Walter and Gary are brothers, where Gary is human and Walter is a muppet. He realizes he’s different but is always treated normally by Gary, who grows up, has a job and has a long-term girlfriend. Early on, Walter discovers the Muppets on television and while the rest of the world has moved on from that variety show, Walter has continued to hold on. When Gary announces that he is taking his girlfriend Mary to Los Angeles for their tenth anniversary, and taking Walter to see the Muppet studios as well, Walter is ecstatic.
Of course, not being popular anymore, the studio tour proves to be a disappointment. By this point, the storyline appears to be set up until one last twist: Walter overhears a plot by the film’s antagonist Tex Richman to buy the studios and tear them down.

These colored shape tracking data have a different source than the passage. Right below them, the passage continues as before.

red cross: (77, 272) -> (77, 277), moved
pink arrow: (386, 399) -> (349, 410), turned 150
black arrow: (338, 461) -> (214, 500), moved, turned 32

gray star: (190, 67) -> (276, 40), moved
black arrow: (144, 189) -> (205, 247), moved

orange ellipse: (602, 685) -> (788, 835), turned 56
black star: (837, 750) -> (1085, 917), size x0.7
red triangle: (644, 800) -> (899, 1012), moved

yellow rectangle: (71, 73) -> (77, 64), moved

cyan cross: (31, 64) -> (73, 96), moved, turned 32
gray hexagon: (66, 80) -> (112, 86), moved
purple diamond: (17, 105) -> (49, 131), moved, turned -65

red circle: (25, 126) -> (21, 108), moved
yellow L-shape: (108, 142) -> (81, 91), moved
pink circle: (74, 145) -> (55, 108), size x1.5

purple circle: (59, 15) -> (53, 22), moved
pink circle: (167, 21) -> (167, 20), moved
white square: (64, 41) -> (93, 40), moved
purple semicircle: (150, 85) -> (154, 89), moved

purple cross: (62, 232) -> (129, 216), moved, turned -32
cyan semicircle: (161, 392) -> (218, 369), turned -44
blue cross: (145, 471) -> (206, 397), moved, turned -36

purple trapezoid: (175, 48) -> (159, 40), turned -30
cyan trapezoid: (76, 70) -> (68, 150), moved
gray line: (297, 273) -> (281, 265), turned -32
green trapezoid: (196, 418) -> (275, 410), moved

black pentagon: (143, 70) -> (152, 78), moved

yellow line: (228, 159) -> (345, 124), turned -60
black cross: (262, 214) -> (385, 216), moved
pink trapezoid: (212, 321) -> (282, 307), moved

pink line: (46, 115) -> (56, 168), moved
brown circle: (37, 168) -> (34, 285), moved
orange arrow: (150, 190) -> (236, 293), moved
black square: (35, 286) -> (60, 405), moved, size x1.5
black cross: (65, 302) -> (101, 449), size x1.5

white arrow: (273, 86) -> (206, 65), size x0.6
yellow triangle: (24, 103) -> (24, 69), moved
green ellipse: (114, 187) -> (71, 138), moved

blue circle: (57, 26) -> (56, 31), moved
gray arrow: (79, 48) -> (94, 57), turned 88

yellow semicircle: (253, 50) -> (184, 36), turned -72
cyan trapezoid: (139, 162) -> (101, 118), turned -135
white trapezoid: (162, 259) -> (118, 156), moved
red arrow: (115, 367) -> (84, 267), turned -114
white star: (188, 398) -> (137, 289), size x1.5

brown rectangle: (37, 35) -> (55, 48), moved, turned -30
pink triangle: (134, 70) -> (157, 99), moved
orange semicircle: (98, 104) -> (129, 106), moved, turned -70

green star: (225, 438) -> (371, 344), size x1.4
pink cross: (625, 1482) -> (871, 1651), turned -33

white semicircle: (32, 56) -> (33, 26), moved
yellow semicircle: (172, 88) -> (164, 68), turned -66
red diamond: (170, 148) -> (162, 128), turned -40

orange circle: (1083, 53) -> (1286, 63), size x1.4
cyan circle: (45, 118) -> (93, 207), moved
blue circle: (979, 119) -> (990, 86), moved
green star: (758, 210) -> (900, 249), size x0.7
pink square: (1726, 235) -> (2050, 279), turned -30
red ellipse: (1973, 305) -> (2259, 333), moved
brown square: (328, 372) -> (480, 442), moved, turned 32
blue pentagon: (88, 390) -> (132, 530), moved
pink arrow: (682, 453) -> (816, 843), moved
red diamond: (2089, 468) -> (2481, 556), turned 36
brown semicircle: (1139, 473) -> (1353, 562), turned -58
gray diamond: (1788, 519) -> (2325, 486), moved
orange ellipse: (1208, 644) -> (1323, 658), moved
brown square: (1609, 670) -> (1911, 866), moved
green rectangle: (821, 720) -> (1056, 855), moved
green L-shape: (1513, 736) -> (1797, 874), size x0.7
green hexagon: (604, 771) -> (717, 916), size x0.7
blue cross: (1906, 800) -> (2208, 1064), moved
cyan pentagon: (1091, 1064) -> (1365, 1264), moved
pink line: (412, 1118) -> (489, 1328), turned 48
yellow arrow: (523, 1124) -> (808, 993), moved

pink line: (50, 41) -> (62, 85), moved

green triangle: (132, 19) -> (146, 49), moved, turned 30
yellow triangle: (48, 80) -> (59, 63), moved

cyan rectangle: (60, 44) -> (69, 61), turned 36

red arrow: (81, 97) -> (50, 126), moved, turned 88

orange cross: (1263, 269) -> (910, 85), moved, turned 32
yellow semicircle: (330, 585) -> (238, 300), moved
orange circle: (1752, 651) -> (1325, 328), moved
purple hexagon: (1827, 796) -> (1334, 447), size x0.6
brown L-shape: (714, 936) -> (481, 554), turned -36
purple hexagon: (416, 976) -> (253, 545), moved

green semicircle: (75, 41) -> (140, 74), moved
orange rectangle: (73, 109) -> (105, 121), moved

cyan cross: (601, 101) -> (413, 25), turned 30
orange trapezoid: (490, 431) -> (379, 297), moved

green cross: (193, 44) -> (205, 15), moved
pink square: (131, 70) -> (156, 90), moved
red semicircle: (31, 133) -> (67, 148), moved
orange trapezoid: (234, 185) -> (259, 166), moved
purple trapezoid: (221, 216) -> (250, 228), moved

This film plays both sides of the coin and does it well. We’re seeing it from the perspective of the fan, Walter, who reacts like any big fan would such as his fainting upon meeting his hero Kermit the Frog for the first time. But we get to see the Muppets as the former celebrities they used to be, now living separate lives but with memories from the fame they enjoyed thirty years ago. An insider’s look, if you will. The Muppets are playing all the right cards by presenting themselves in a seemingly realistic light. Has-beens, not able to win high ratings and they all lead relatively normal lives.
Like the original Muppets movie from 1979, this one has a fair share of musicals and many cameo appearances, Neil Patrick Harris, Selena Gomez and Whoopi Goldberg, among many others. Jack Black has one of leads and is perhaps his least irritating role ever. But the stars of the film are the Muppets themselves who retain the same personalities that they were each individually known for during their heyday. With these personalities, whether they clash such as with Miss Piggy and pretty well anyone else, or whether they compliment each other, there are many opportunities for laughs that aren’t lost.
What does make this movie special though is that despite there being such a huge time gap between the highest point of their popularity and the change in pop culture, the Muppets haven’t sacrificed what made them unique to try to win over new audiences (*ahem* Alvin & the Chipmunks) but rather embraced what made them what they are and used to hold their charm. Some things just shouldn’t be altered with time and what we’ve come to know as The Muppets still holds true in 2011. This film is reliable and if there’s even just a little bit of Walter in you, it’s worth the trip to the theatre.